TASK MATERIAL:
※

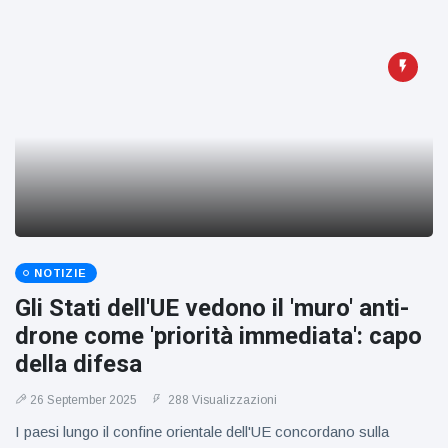
NOTIZIE
Gli Stati dell'UE vedono il 'muro' anti-
drone come 'priorità immediata': capo
della difesa
26 September 2025
288 Visualizzazioni
I paesi lungo il confine orientale dell'UE concordano sulla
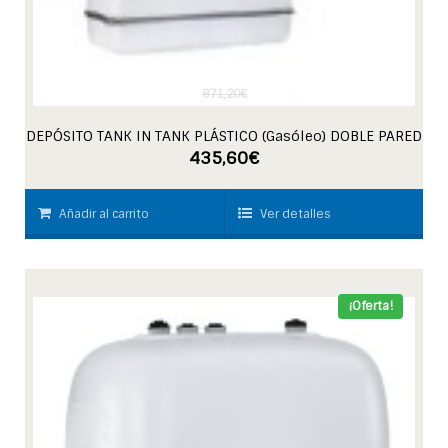
871,20
€
DEPÓSITO TANK IN TANK PLÁSTICO (Gasóleo) DOBLE PARED
435,60
€
Añadir al carrito
Ver detalles
¡Oferta!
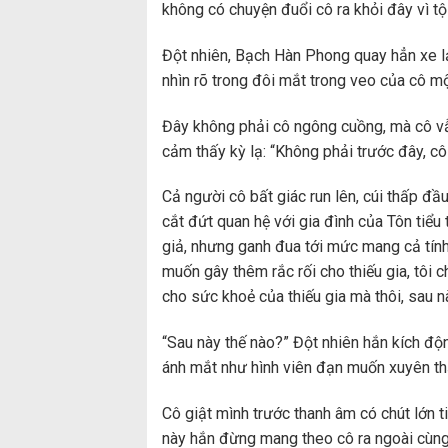
không có chuyện đuổi cô ra khỏi đây vì tộ
Đột nhiên, Bạch Hàn Phong quay hẳn xe lạ
nhìn rõ trong đôi mắt trong veo của cô mộ
Đây không phải cô ngông cuồng, mà cô vẫn
cảm thấy kỳ lạ: “Không phải trước đây, cô
Cả người cô bất giác run lên, cúi thấp đầ
cắt đứt quan hệ với gia đình của Tôn tiểu t
giả, nhưng ganh đua tới mức mang cả tính
muốn gây thêm rắc rối cho thiếu gia, tôi 
cho sức khoẻ của thiếu gia mà thôi, sau n
“Sau này thế nào?” Đột nhiên hắn kích độn
ánh mắt như hình viên đạn muốn xuyên th
Cô giật mình trước thanh âm có chút lớn ti
này hắn đừng mang theo cô ra ngoài cùng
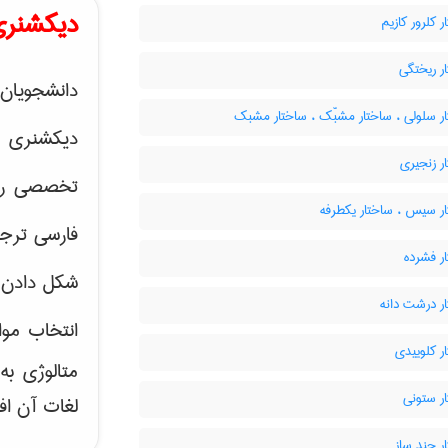
دیکشنری
 کلرور کازیم
ر ریختگی
دانشجویان 
ر سلولی ، ساختار مشبّک ، ساختار مشبک
دیکشنری 
ر زنجیری
تخصصی رشته
ر سیس ، ساختار یکطرفه
فارسی ترجم
ر فشرده
شکل دادن 
ر درشت دانه
انتخاب موا
ر کلوییدی
متالوژی ب
ر ستونی
لغات آن اف
ر چند سازہ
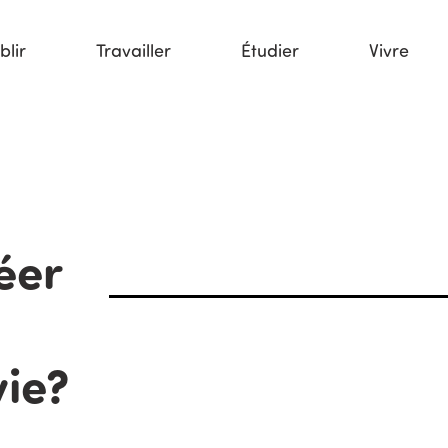
blir
Travailler
Étudier
Vivre
éer
vie?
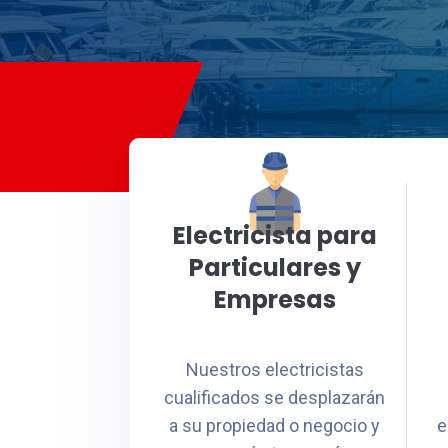
Electricista para
Particulares y
Empresas
Nuestros electricistas
cualificados se desplazarán
a su propiedad o negocio y
e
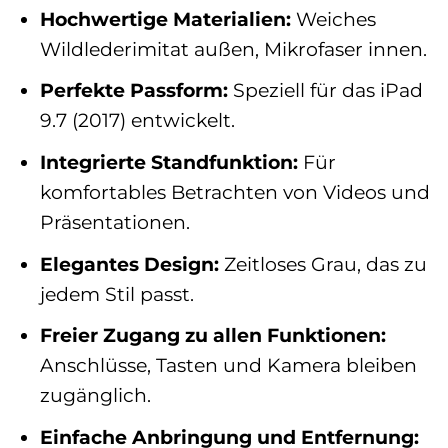
Hochwertige Materialien:
Weiches
Wildlederimitat außen, Mikrofaser innen.
Perfekte Passform:
Speziell für das iPad
9.7 (2017) entwickelt.
Integrierte Standfunktion:
Für
komfortables Betrachten von Videos und
Präsentationen.
Elegantes Design:
Zeitloses Grau, das zu
jedem Stil passt.
Freier Zugang zu allen Funktionen:
Anschlüsse, Tasten und Kamera bleiben
zugänglich.
Einfache Anbringung und Entfernung:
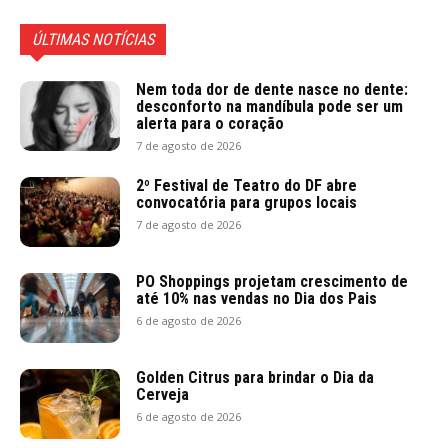
ÚLTIMAS NOTÍCIAS
Nem toda dor de dente nasce no dente:
desconforto na mandíbula pode ser um
alerta para o coração
7 de agosto de 2026
2º Festival de Teatro do DF abre
convocatória para grupos locais
7 de agosto de 2026
PO Shoppings projetam crescimento de
até 10% nas vendas no Dia dos Pais
6 de agosto de 2026
Golden Citrus para brindar o Dia da
Cerveja
6 de agosto de 2026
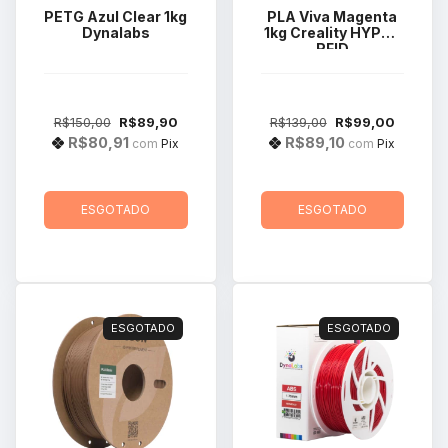
PETG Azul Clear 1kg
PLA Viva Magenta
Dynalabs
1kg Creality HYPER
RFID
R$150,00
R$89,90
R$139,00
R$99,00
R$80,91
R$89,10
com
Pix
com
Pix
ESGOTADO
ESGOTADO
ESGOTADO
ESGOTADO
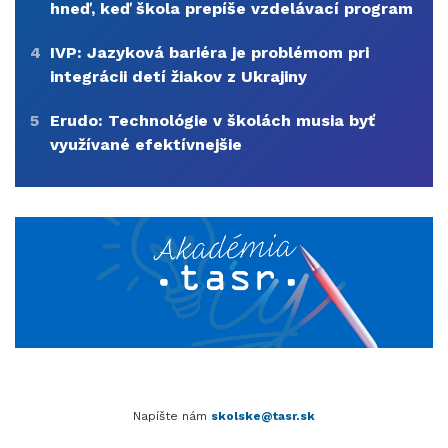
hneď, keď škola prepíše vzdelávací program
4
IVP: Jazyková bariéra je problémom pri
integrácii detí žiakov z Ukrajiny
5
Erudo: Technológie v školách musia byť
využívané efektívnejšie
Napíšte nám
skolske@tasr.sk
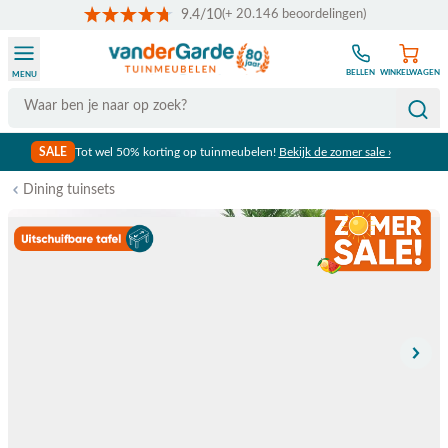
9.4/10
(+ 20.146 beoordelingen)
Ga naar de inhoud
BELLEN
WINKELWAGEN
MENU
Search
SALE
Tot wel 50% korting op tuinmeubelen!
Bekijk de zomer sale ›
Dining tuinsets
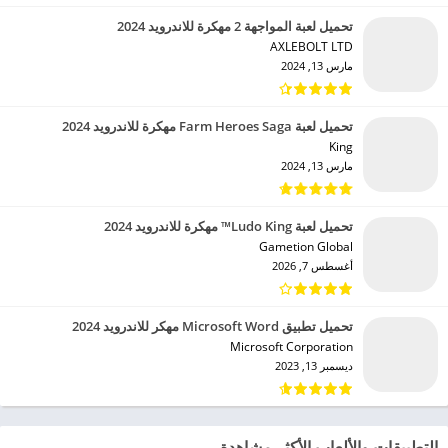
تحميل لعبة المواجهة 2 مهكرة للاندرويد 2024
AXLEBOLT LTD‏
مارس 13, 2024
تحميل لعبة Farm Heroes Saga مهكرة للاندرويد 2024
King‏
مارس 13, 2024
تحميل لعبة Ludo King™ مهكرة للاندرويد 2024
Gametion Global‏
أغسطس 7, 2026
تحميل تطبيق Microsoft Word مهكر للاندرويد 2024
Microsoft Corporation‏
ديسمبر 13, 2023
التطبيقات والألعاب الأكثر مشاهدة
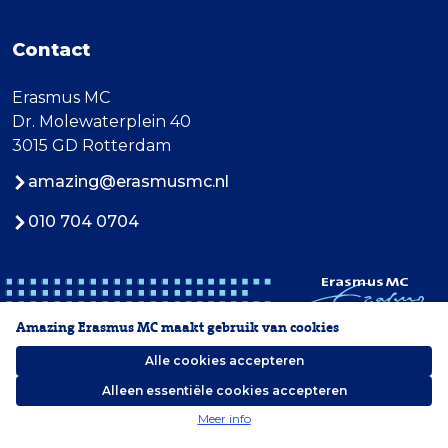
Contact
Erasmus MC
Dr. Molewaterplein 40
3015 GD Rotterdam
amazing@erasmusmc.nl
010 704 0704
Amazing Erasmus MC maakt gebruik van cookies
Alle cookies accepteren
Alleen essentiële cookies accepteren
2026 Erasmus MC
Meer info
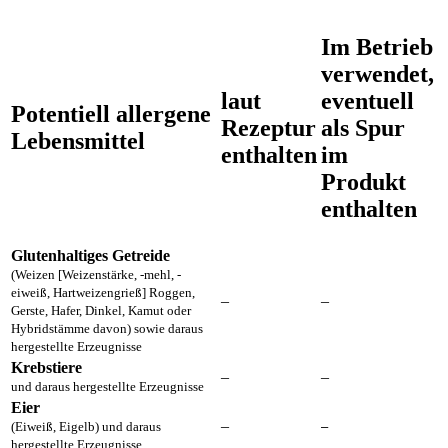
Im Betrieb
verwendet,
laut
eventuell
Potentiell allergene
Rezeptur
als Spur
Lebensmittel
enthalten
im
Produkt
enthalten
Glutenhaltiges Getreide
(Weizen [Weizenstärke, -mehl, -
eiweiß, Hartweizengrieß] Roggen,
–
–
Gerste, Hafer, Dinkel, Kamut oder
Hybridstämme davon) sowie daraus
hergestellte Erzeugnisse
Krebstiere
–
–
und daraus hergestellte Erzeugnisse
Eier
–
(Eiweiß, Eigelb) und daraus
–
hergestellte Erzeugnisse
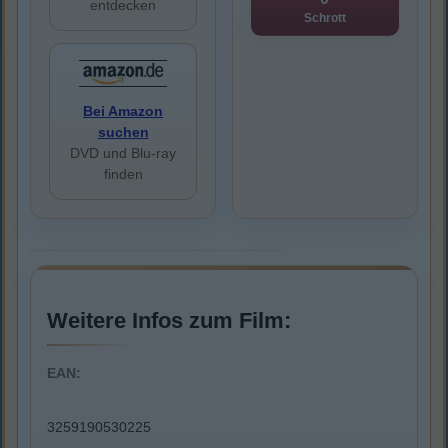
entdecken
Schrott
Bei Amazon
suchen
DVD und Blu-ray
finden
Weitere Infos zum Film:
EAN:
3259190530225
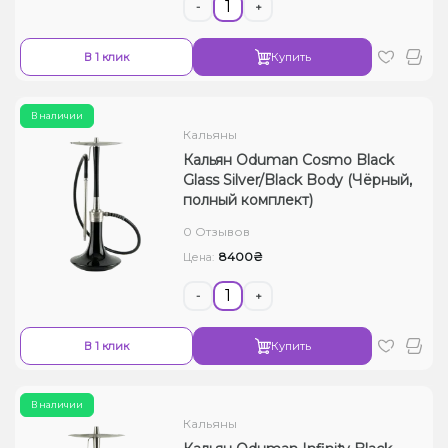
-
+
В 1 клик
Купить
В наличии
Кальяны
Кальян Oduman Cosmo Black
Glass Silver/Black Body (Чёрный,
полный комплект)
0 Отзывов
8400₴
Цена:
-
+
В 1 клик
Купить
В наличии
Кальяны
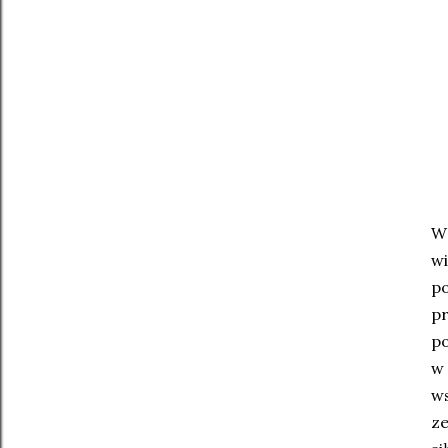
W 
w
p
p
po
w 
ws
ze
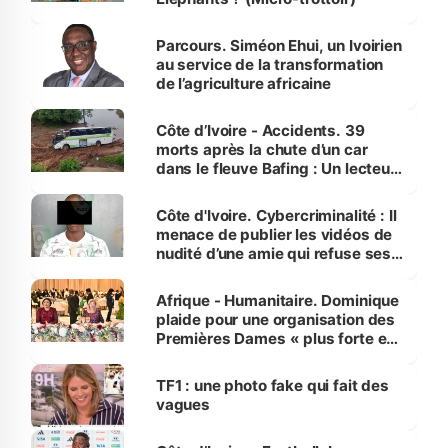
Parcours. Siméon Ehui, un Ivoirien
au service de la transformation
de l’agriculture africaine
Côte d’Ivoire - Accidents. 39
morts après la chute d’un car
dans le fleuve Bafing : Un lecteur
dénonce la légèreté du ministère
des Transports
Côte d'Ivoire. Cybercriminalité : Il
menace de publier les vidéos de
nudité d’une amie qui refuse ses
avances
Afrique - Humanitaire. Dominique
plaide pour une organisation des
Premières Dames « plus forte et
influente, dont l'impact s'affirme
sur la scène internationale »
TF1 : une photo fake qui fait des
vagues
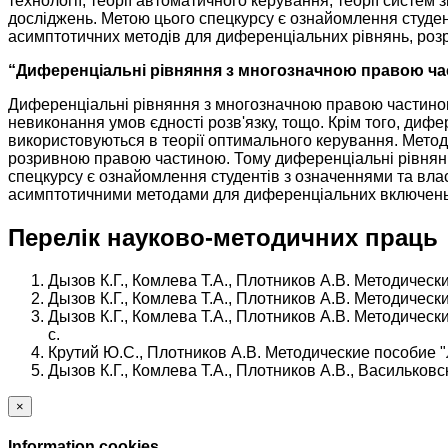
технології, теорії автоматичного керування, теорії систем
досліджень. Метою цього спецкурсу є ознайомлення студен
асимптотичних методів для диференціальних рівнянь, розр
“Диференціальні рівняння з многозначною правою ч
Диференціальні рівняння з многозначною правою частиною
невиконання умов єдності розв'язку, тощо. Крім того, ди
використовуються в теорії оптимального керування. Мето
розривною правою частиною. Тому диференціальні рівнян
спецкурсу є ознайомлення студентів з означеннями та вла
асимптотичними методами для диференціальних включень 
Перелік науково-методичних праць
Дызов К.Г., Комлева Т.А., Плотников А.В. Методичес
Дызов К.Г., Комлева Т.А., Плотников А.В. Методичес
Дызов К.Г., Комлева Т.А., Плотников А.В. Методичес
с.
Крутий Ю.С., Плотников А.В. Методические пособие 
Дызов К.Г., Комлева Т.А., Плотников А.В., Васильков
×
Information cookies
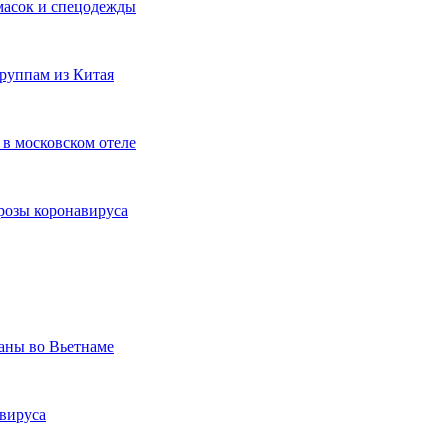
масок и спецодежды
группам из Китая
 в московском отеле
розы коронавируса
аны во Вьетнаме
авируса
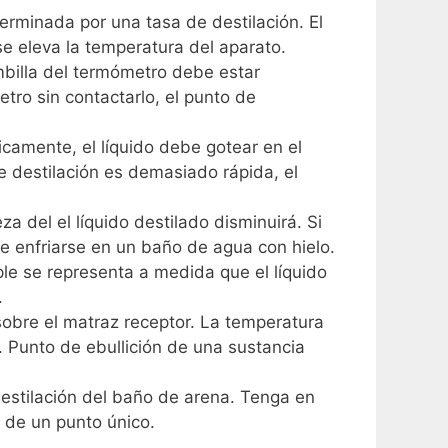
terminada por una tasa de destilación. El
se eleva la temperatura del aparato.
ombilla del termómetro debe estar
tro sin contactarlo, el punto de
icamente, el líquido debe gotear en el
 destilación es demasiado rápida, el
a del el líquido destilado disminuirá. Si
be enfriarse en un baño de agua con hielo.
le se representa a medida que el líquido
.
sobre el matraz receptor. La temperatura
.
Punto de ebullición de una sustancia
destilación del baño de arena. Tenga en
r de un punto único.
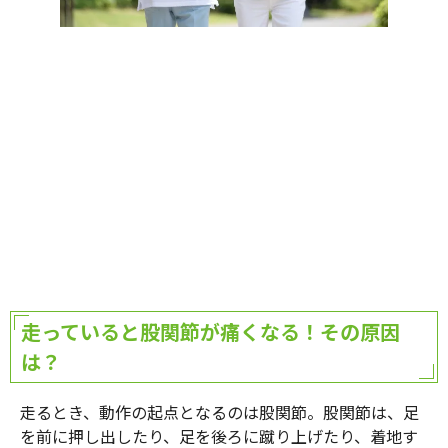
走っていると股関節が痛くなる！その原因
は？
走るとき、動作の起点となるのは股関節。股関節は、足
を前に押し出したり、足を後ろに蹴り上げたり、着地す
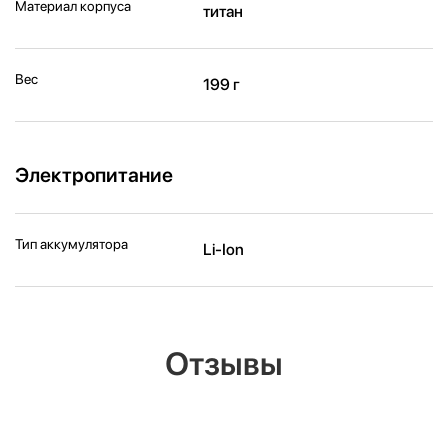
Материал корпуса
титан
Вес
199 г
Электропитание
Тип аккумулятора
Li-Ion
Отзывы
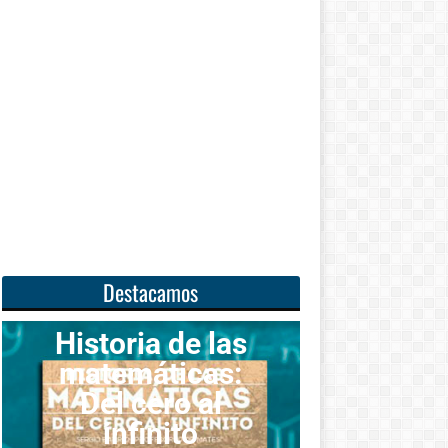
Destacamos
toria de las
temáticas:
Unas
el cero al
matemáticas
infinito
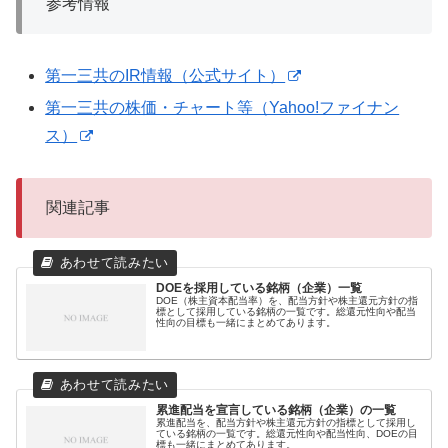
参考情報
第一三共のIR情報（公式サイト）
第一三共の株価・チャート等（Yahoo!ファイナン
ス）
関連記事
DOEを採用している銘柄（企業）一覧
DOE（株主資本配当率）を、配当方針や株主還元方針の指
標として採用している銘柄の一覧です。総還元性向や配当
性向の目標も一緒にまとめてあります。
累進配当を宣言している銘柄（企業）の一覧
累進配当を、配当方針や株主還元方針の指標として採用し
ている銘柄の一覧です。総還元性向や配当性向、DOEの目
標も一緒にまとめてあります。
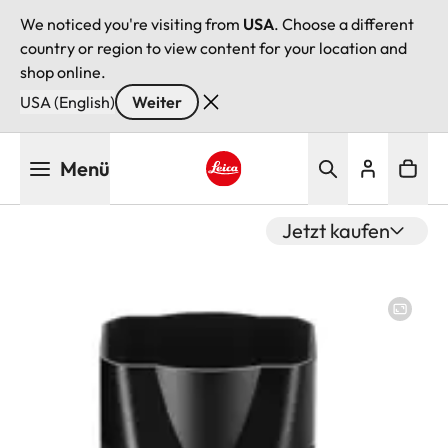
We noticed you're visiting from
USA
. Choose a different
country or region to view content for your location and
shop online.
USA (English)
Weiter
Direkt
Menü
zum
Inhalt
Leica logo - Home
Jetzt kaufen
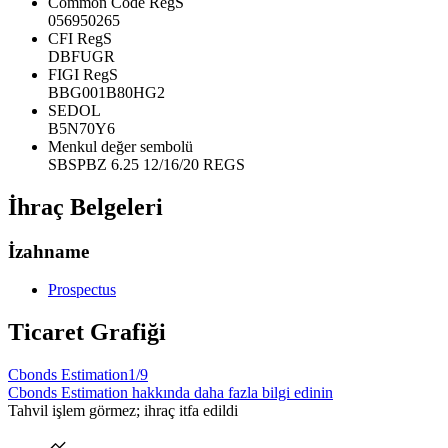
Common Code RegS
056950265
CFI RegS
DBFUGR
FIGI RegS
BBG001B80HG2
SEDOL
B5N70Y6
Menkul değer sembolü
SBSPBZ 6.25 12/16/20 REGS
İhraç Belgeleri
İzahname
Prospectus
Ticaret Grafiği
Cbonds Estimation
1/9
Cbonds Estimation hakkında daha fazla bilgi edinin
Tahvil işlem görmez; ihraç itfa edildi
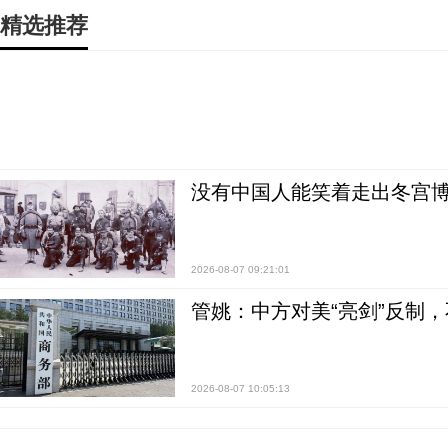
精选推荐
没有中国人能笑着走出冬宫博
2026-08-07 09:21:01
管姚：中方对美“亮剑”反制
2026-08-07 10:05:13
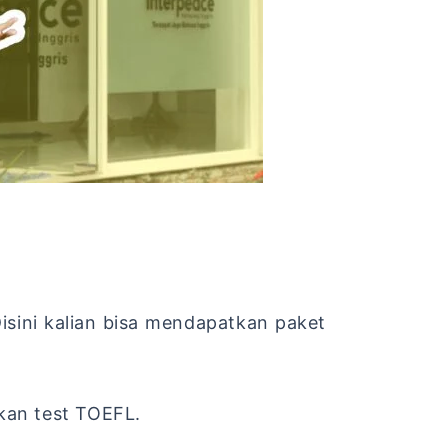
Disini kalian bisa mendapatkan paket
kan test TOEFL.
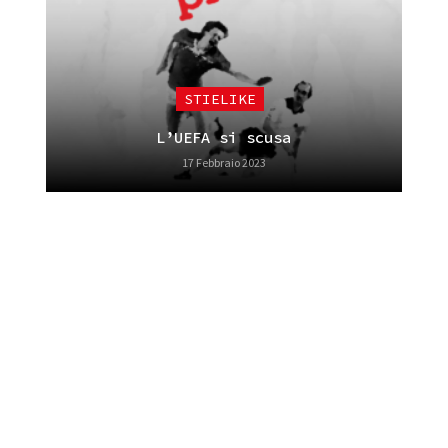
STIELIKE
L’UEFA si scusa
17 Febbraio 2023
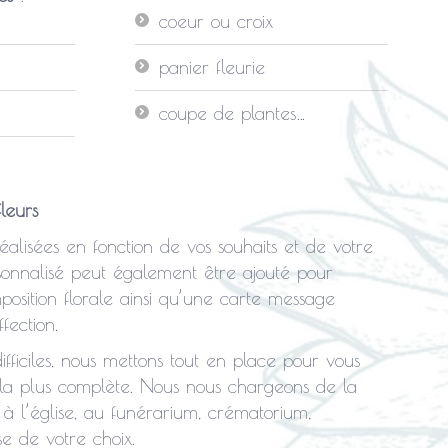
coeur ou croix
panier fleurie
coupe de plantes…
leurs
éalisées en fonction de vos souhaits et de votre
onnalisé peut également être ajouté pour
osition florale ainsi qu’une carte message
fection.
fficiles, nous mettons tout en place pour vous
 la plus complète. Nous nous chargeons de la
 à l’église, au funérarium, crématorium,
se de votre choix.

※

YOUR TASK:
For the word "líquido", tally the lines of the listing that include it and give the number alone.

EXERCISE ANSWER:
3